Cat Power is a magnifier of the beautiful moment, the lyric that melts. Take her cover of “(I can’t get no) Satisfaction” from the first Covers: “But he can’t be a man cause he doesn’t smoke the same cigarettes as me.” I have heard the Rolling Stones version ten trillion times, but I had never heard that line before. It simply never existed before Chan sang it.

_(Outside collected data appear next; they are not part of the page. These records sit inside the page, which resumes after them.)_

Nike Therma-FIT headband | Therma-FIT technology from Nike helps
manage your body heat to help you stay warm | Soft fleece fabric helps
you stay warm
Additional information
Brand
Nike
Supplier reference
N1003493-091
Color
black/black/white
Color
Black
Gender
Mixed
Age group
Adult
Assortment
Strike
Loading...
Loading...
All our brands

Walter Benjamin helps explain her strange phenomenon of magnification: By close-ups of the things around us, by focusing on hidden details of familiar objects, by exploring common place milieus under the ingenious guidance of [the new voice] it extends our comprehension of the necessities which rule our lives; on the other hand, it manages to assure us of an immense and unexpected field of action.

Instead of the song as a closed system, forever preserved in the aura of the original, Chan opens it up, delicately, unfolding each lyric. The familiar is new again. It’s uncanny.

Jukebox operates under the same logic. Stripping "I Believe in You" (a cover from Slow Train Coming) down to a single electric guitar shuffle, she distills the solitary substance of faith. With a sloven slide-guitar, she rides off into nowhere on the Highwaymen's "Silver Stallion," and she lulls Sinatra's "New York, New York" into a languorous, ominous ballad, lingering over some words, neglecting others.

Never afraid of her own medicine (perhaps a Judy Garland-esque cocktail) she dismantles and reconstructs her own songs, most notably 1998's "Metal Heart" and 2006’s “Could We.” But this is never egotistical, for the cover insists the I is always another.

Sure, Cat Power is unstable: It’s her weapon of choice.

2 comments:

  1. "Silver Stallion" was one my favorite songs growing up. Reminds me of car rides and what not. Eager to hear the cover. (Haven't really tuned in to CP in awhile - thought _The Greatest_, outside of the title track, was rather blah.)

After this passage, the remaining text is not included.